Open Source Your Knowledge, Become a Contributor
Technology knowledge has to be shared and made accessible for free. Join the movement.
Connect 4
My kind of failed attempts: simple inputs for red, blue. Some experiments for using empty for inputs as well. It did learn something and it was even much better than my pure mcts. But testing networks was frustrating. Many overfitting occurred between networks, next iteration could beat previous one in 70% games, or lose 80% games. I could upload bot that won against my best in 75% games, but be much lower in the leaderboard. When analyzing some positions manually, I found that it could think that having 3-in-row (blocked from 2 sides) meant it was almost winning. I think in connection games, simple one-hots introduce too much noise for the net. Maybe the problem is in my learning, or learning the net, maybe I should use some tricks like regularization or filter positions to learn better.
CNN (convolutional neural network) seems a natural choice, but I have never done them, they are relatively slow to learn and inference so probably I would need to change my search algorithm accordingly as well. I decided to experiment more with my usual approach.

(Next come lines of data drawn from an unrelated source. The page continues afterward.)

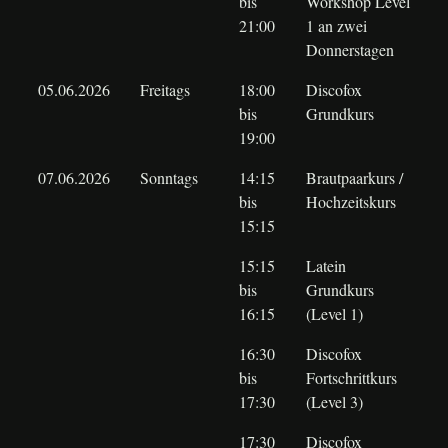
bis
Workshop Level
21:00
1 an zwei
Donnerstagen
05.06.2026
Freitags
18:00
Discofox
bis
Grundkurs
19:00
07.06.2026
Sonntags
14:15
Brautpaarkurs /
bis
Hochzeitskurs
15:15
15:15
Latein
bis
Grundkurs
16:15
(Level 1)
16:30
Discofox
bis
Fortschrittkurs
17:30
(Level 3)
17:30
Discofox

Experiment: add "dead" disc to inputs. In some positions it doesn't matter if disc is blue or red - it can't form any 4-in-row anymore. If we mask those and just use dead discs as another input, it should denoise the inputs, especially in almost full positions, right?
211221.11 xxxxx1.11
122122.22 xxxx22.22
112211.21 xxxxx1.xx
221112.12 => xxxx12.xx
211221.11 xxxx21.11
122112.22 xxxxx2.22
212212111 xxxxxx11x
Well, that was not the case, at least not as much as I hoped. The net learned better, there was less overfitting but any benefits were thwarted by calculating those additional discs and there were more changes per move.
Success: N-tuples. Those are used in N-Tuple Neural Network, which is efficient memory-based neural network, usually without hidden layers. Extensively used in othello, or standard connect-4. N-tuples can have various shapes, for connect 4 I use every 4-in-row tuples. Those will be the inputs for my neural network. They are very sparse, take a lot of space, but they are very fast to calculate. There are 126 4-in-rows, and each 4-in-row can have 1 of 3^4=81 values, so 126x81=10206 inputs. Quite big, thus hidden layer has to be very small. With 8 hidden units, there are already around 80k weights, so 20k characters left for actual code. I had to be creative on how to efficiently extract the 4-tuples from position, and how to get only those changed during a move. There are at most 10 changed 4-tuples during move. Given the net is relatively small computionally, more time is spent on other parts of the search than NN inference.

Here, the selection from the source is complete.